I've experienced the same conundrum. A local retail bookstore in Guelph had Behe's 'Edge of Evolution' on the severely-discounted table... I considered buying it just so I could familiarize myself with his arguments directly, instead of through second hand reviews. Sadly, even the severe-discount wasn't enough for me to go through with it.

Maybe I'll wait for it to appear on the mad-mad-mad-mad-madly discounted table.

Unsympathetic reader said...

Jeff,
Do you have "The Case of the Midwife Toad" by Arthur Koestler? He was an anti-Darwinian hack. If not, I could send a copy your way.

Just don't ask for my copy of Spetner's "Not by Chance".

My rule of thumb with these hacks is: Never buy their books new; only used.

Jeffrey Shallit said...

Unsympathetic:

Thanks, that's very kind of you. I don't have that one, although there was a guy across the hall from me my junior year who was very taken with it.

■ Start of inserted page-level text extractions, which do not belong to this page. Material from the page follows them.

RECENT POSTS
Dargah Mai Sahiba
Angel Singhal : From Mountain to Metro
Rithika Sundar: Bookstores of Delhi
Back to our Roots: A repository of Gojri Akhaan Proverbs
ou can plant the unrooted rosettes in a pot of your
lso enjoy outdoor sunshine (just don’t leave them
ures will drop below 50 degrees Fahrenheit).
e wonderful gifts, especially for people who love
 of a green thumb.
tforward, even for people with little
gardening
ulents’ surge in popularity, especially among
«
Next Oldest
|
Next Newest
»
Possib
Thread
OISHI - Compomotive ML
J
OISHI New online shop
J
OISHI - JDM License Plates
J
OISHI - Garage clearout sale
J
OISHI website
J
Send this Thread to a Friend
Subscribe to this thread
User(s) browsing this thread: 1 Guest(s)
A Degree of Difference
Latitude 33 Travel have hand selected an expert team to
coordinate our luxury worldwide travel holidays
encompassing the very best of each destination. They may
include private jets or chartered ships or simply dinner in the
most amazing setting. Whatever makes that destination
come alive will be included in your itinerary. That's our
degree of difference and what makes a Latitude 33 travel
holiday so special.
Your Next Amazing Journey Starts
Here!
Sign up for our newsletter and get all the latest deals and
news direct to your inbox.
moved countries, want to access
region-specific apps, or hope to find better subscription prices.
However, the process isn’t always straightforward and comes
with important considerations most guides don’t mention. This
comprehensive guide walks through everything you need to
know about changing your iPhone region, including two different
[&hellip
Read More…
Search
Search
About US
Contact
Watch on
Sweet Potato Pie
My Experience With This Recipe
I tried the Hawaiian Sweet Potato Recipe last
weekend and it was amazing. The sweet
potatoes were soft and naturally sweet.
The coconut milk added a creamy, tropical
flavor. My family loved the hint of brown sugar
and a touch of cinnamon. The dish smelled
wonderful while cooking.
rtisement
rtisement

In return I can offer my spare copy of Humphrey, Leaps of Faith.

Erdos56 said...

Zecharia Sitchin and Velikovsky were always my favorites. I think there is a natural appeal of ideas that are fantastical--they tweak the same circuits that are responsible for religious faith--because they hold forth a special place for humanity.

Of course, as a teen, I was more impressed with Niven's cohesive Known Space history or Azimov's Foundation and whatnot. At least they had the talent to make a good story.

Eamon Knight said...

Hooray for used-book shops and rummage sales! That's how I got Darwin's Black Box, A.E.Wilders' Man's Origin, Man's Destiny and -- an old, old classic -- The Harmony of Science and Scripture by Harry Rimmer. So far, I've only read the Behe (the downside of cheap books is I can easily afford to buy far more than I have time to read). I've skimmed the Rimmer, and I have to say he makes even people like Hovind look like paragons of sanity and sweet reason.

SME said...

"my guess is that credulity in one area leads to credulity in others"

And my guess it, your guess is 100% correct. As the skeptical spouse of a 9/11 Truther, I find that the people who are concerned about pseudoterrorism are also concerned about chemtrails, occult mind control, tapwater, etc.

I don't want to enrich the pseudohistorian/archeologists either. I've found some gems of mystical bunkum at
2ndhand bookshops, most recently "The Secret Places of the Lion" by Adamski acolyte George Hunt Williamson and "Secret Places of the Andes" by Brother Philip (same dude, different name).